Those of you who have been waiting patiently to see what Google's Native Client is all about shouldn't have to wonder much longer. With yesterday's bump to version 7, Google Chrome dev now comes with the NaCl plug-in enabled by default -- and as we've seen countless times before, once a feature is turned on it doesn't take long for Chrome developers to pounce on it.

So, what is Native Client all about? It's Google open source tech which allows native code (the kind of code which powers your favorite desktop apps) to run inside your browser. Assuming that browser is Google Chrome, of course, because no one else sports NaCl support yet.

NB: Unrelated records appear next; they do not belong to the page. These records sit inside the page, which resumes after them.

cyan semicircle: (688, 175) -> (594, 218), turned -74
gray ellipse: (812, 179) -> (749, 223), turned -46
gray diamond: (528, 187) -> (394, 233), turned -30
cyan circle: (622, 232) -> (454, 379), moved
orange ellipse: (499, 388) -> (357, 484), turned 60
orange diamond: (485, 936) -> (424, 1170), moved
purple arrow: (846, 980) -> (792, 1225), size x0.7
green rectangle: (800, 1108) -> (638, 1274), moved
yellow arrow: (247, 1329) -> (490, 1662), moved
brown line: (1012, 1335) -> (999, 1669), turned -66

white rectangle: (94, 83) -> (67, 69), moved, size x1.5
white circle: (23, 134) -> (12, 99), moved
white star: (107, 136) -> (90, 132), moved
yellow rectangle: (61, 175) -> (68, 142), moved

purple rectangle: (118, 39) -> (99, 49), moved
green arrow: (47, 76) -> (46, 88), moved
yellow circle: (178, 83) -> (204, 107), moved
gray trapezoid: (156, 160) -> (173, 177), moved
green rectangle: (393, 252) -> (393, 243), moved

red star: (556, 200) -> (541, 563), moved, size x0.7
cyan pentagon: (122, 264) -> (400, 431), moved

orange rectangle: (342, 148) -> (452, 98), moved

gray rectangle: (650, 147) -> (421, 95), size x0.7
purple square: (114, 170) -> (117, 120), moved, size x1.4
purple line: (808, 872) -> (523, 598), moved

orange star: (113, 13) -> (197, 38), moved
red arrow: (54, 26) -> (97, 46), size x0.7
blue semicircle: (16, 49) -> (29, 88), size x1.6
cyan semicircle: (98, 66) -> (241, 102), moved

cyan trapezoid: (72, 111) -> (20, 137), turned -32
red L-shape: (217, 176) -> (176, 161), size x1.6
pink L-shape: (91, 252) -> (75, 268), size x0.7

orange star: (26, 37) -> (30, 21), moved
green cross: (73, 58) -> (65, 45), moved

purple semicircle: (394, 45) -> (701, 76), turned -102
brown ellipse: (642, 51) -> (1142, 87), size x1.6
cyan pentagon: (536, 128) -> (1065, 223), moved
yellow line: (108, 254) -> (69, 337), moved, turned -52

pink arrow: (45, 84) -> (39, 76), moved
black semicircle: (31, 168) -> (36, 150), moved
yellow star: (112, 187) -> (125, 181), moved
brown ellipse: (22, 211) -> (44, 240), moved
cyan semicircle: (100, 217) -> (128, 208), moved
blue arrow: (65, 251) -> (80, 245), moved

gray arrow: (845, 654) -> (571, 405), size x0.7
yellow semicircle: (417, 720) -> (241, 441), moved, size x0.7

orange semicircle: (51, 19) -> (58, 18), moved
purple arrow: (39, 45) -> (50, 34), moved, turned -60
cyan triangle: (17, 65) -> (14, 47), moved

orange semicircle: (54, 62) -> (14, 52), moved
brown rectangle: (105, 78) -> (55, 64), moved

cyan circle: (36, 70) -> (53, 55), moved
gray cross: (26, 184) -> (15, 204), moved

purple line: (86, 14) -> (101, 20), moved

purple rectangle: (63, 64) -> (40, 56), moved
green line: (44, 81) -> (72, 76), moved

Native code in the browser should mean the arrival of Web apps that truly compete with desktop apps in terms of performance -- which could be a big boost to things like online media converters and photo editors. At the very least, you'll be able to play Quake in Chrome.

If you want to see Native Client in action, Google has a gallery of NaCl demo ports you can check out -- or at least you're meant to be able to check them out. Both Chrome dev and Canary responded with a "missing plug-in" message when i tried to load them, even though Native Client was enabled (as you can see in my screenshot).

The dev channel update was actually quite a major one, though it mostly contained bugfixes and cleaned up code. The full log of revisions is available here.

update: as reported in the comments, you need to add the --enable-nacl flag to your shortcut. I've done that, and the demos still don't load, however. The missing plug-in message did disappear at least...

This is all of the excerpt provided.